Swiss Nuclear Democracy

Saturday, January 31st, 2015

Switzerland generates a little more than 36% of its power through nuclear energy, at four separate plants which collectively host five operational reactors. Therefore it has a spent-nuclear-fuel problem, and a recent piece picked up by @news_suisse (with its own atomic-orange color-scheme) shows that country’s remarkable approach in addressing in particular the need for “deep geological repositories” to hold that stuff for eons:

The key phrase here is en lice. In French it translates to “in contention,” so the message is that only the two locations named (namely Jura-East and Zurich-Northeast) have made the cut to be considered further as long-term nuclear waste sites.

Just consider the value-judgment in plain sight here: “in contention” – those two places have beaten off four other candidates to make this short-list. That is, they actively want to host the sort of nuclear-waste site which in most other countries – certainly the US – inspires the most virulent of NIMBY (“Not In My BackYard”) sentiments!

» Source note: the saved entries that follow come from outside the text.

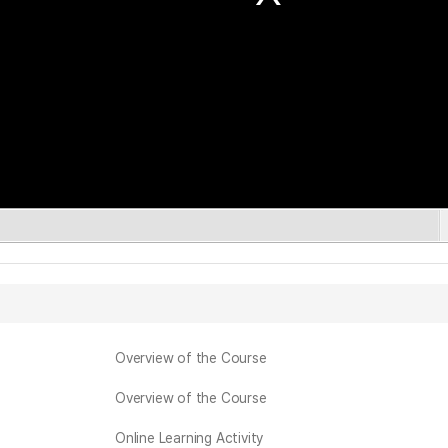
Overview of the Course
Overview of the Course
Online Learning Activity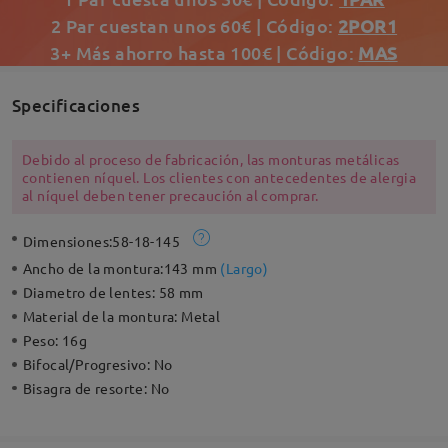
2 Par cuestan unos 60€ | Código:
2POR1
3+ Más ahorro hasta 100€ | Código:
MAS
Specificaciones
Debido al proceso de fabricación, las monturas metálicas
contienen níquel. Los clientes con antecedentes de alergia
al níquel deben tener precaución al comprar.
Dimensiones:
58-18-145
Ancho de la montura:
143 mm
(
Largo
)
Diametro de lentes:
58 mm
Material de la montura:
Metal
Peso:
16g
Bifocal/Progresivo:
No
Bisagra de resorte:
No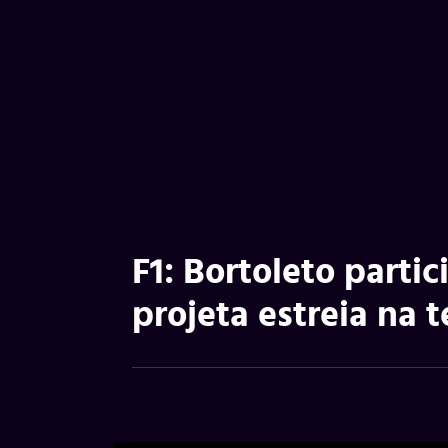
F1: Bortoleto parti
projeta estreia na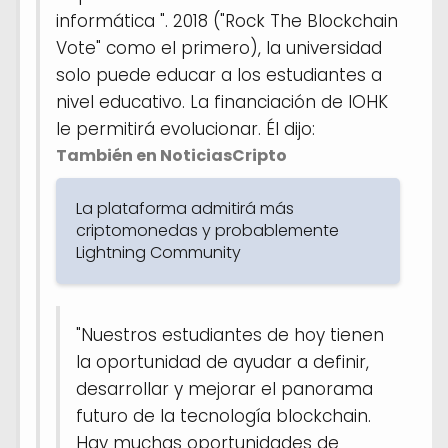
informática ". 2018 ("Rock The Blockchain
Vote" como el primero), la universidad
solo puede educar a los estudiantes a
nivel educativo. La financiación de IOHK
le permitirá evolucionar. Él dijo:
También en NoticiasCripto
La plataforma admitirá más
criptomonedas y probablemente
Lightning Community
"Nuestros estudiantes de hoy tienen
la oportunidad de ayudar a definir,
desarrollar y mejorar el panorama
futuro de la tecnología blockchain.
Hay muchas oportunidades de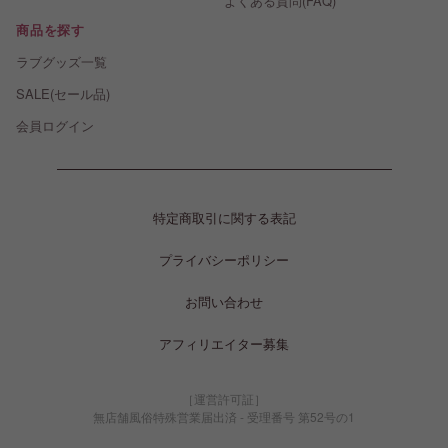
よくある質問(FAQ)
商品を探す
ラブグッズ一覧
SALE(セール品)
会員ログイン
特定商取引に関する表記
プライバシーポリシー
お問い合わせ
アフィリエイター募集
［運営許可証］
無店舗風俗特殊営業届出済 - 受理番号 第52号の1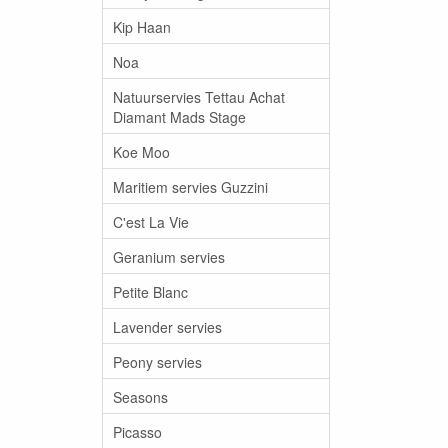
Kip Haan
Noa
Natuurservies Tettau Achat
Diamant Mads Stage
Koe Moo
Maritiem servies Guzzini
C'est La Vie
Geranium servies
Petite Blanc
Lavender servies
Peony servies
Seasons
Picasso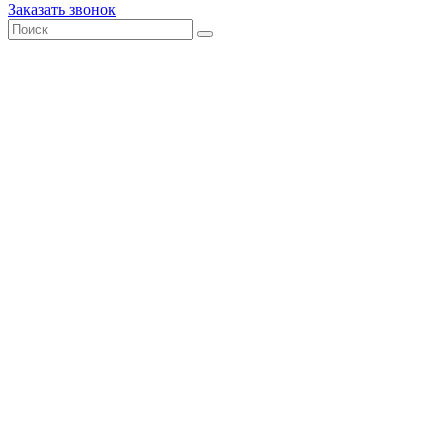
Заказать звонок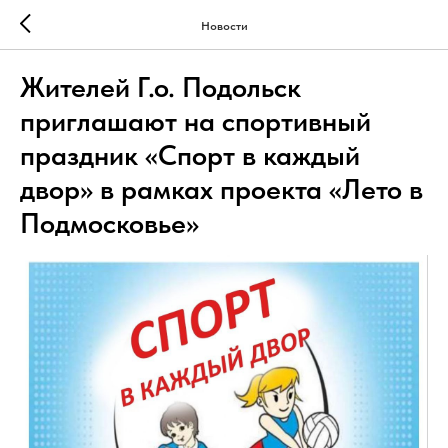
Новости
Жителей Г.о. Подольск
приглашают на спортивный
праздник «Спорт в каждый
двор» в рамках проекта «Лето в
Подмосковье»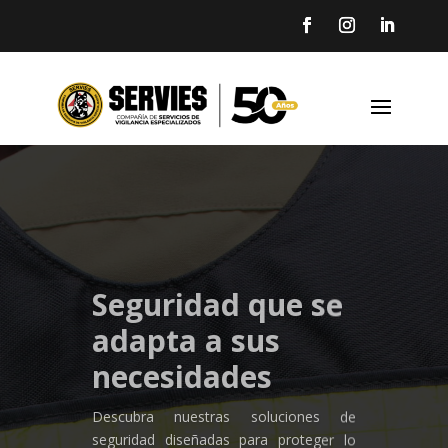
Seguridad que se
adapta a sus
necesidades
Descubra nuestras soluciones de
seguridad diseñadas para proteger lo
que más valora. Ya sea para su hogar,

Bizarre! Yet such has been the course of deliberations of Nagra, a company established collectively back in 1972 by all Swiss nuclear-waste producers for handling the disposal problem – and, naturally, subject to close governmental oversight. Even stranger, I combed this piece for some indication as to just what is in it for the winning site (or sites; it could be both), maybe some sort of generous financial remuneration to the local government – but nothing! Nothing but public frustration on the part of the losers already cut out of the competition:

The discontent [over Nagra’s pre-selection] is already palpable. The president of the Committee of Cantons, the Zürich State Counsellor Markus Kägi, could not hide his surprise at seeing only two sites retained.

Nagra boss Thomas Ernst justified his recommendations, emphasizing that only scientific and technical criteria were taken into consideration. “Reflections of a political or social order played no sort of role.”

But maybe there are a few other clues about what is going on. For one thing, this is a really long-term project: the Swiss Federal Council will make the definitive choice only in 2027. Then, and only then, will it be submitted to parliament, and possibly to one of those famous Swiss referenda. Clearly, this has been a technocratic exercise so far; the NIMBY-storm still has 12 years to develop.